• **Activity**
Using the lines below, work out the count of those that hold "Забайкальского". Give the number only.

Page images and extracted text:
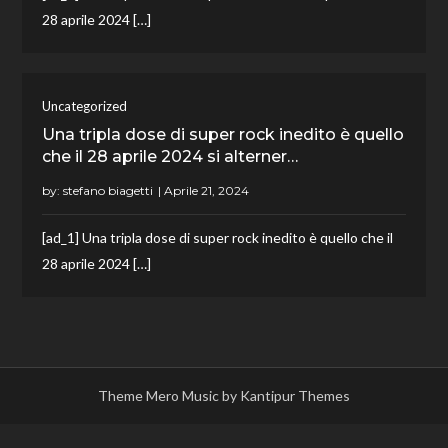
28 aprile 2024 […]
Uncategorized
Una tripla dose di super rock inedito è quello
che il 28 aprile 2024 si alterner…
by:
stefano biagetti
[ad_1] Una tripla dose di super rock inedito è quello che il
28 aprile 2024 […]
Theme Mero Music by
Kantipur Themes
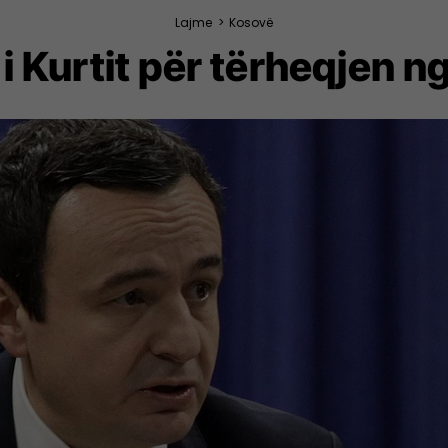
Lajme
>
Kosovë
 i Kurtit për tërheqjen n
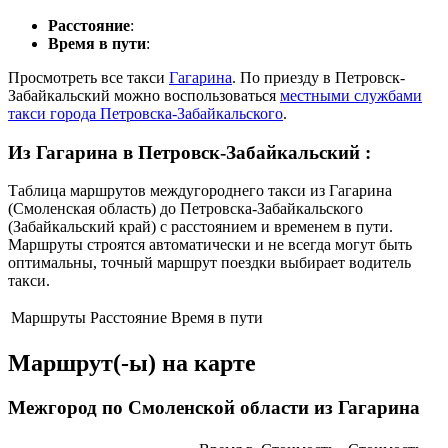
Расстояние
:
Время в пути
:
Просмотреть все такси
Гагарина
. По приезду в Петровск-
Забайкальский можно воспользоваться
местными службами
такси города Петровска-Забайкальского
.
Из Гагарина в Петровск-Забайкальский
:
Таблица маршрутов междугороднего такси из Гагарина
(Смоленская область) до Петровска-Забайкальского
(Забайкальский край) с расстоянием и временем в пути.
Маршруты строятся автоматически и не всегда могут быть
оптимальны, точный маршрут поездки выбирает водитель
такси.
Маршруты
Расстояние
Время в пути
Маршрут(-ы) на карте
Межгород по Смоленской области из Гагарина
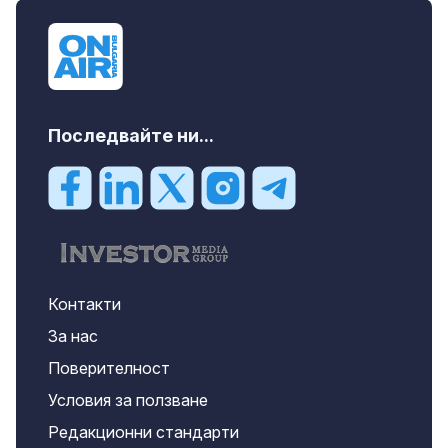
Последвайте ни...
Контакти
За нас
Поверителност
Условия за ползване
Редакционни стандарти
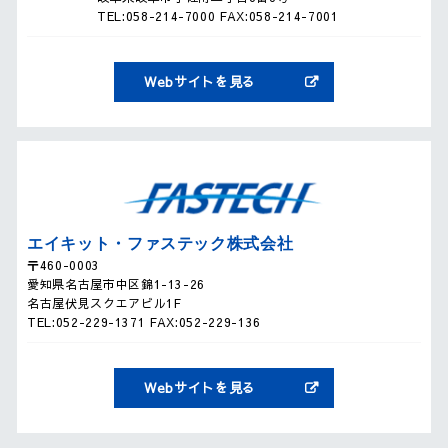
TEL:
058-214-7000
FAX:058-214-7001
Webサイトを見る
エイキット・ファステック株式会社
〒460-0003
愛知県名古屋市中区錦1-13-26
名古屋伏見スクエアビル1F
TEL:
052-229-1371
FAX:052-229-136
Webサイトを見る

• **Written answer**
2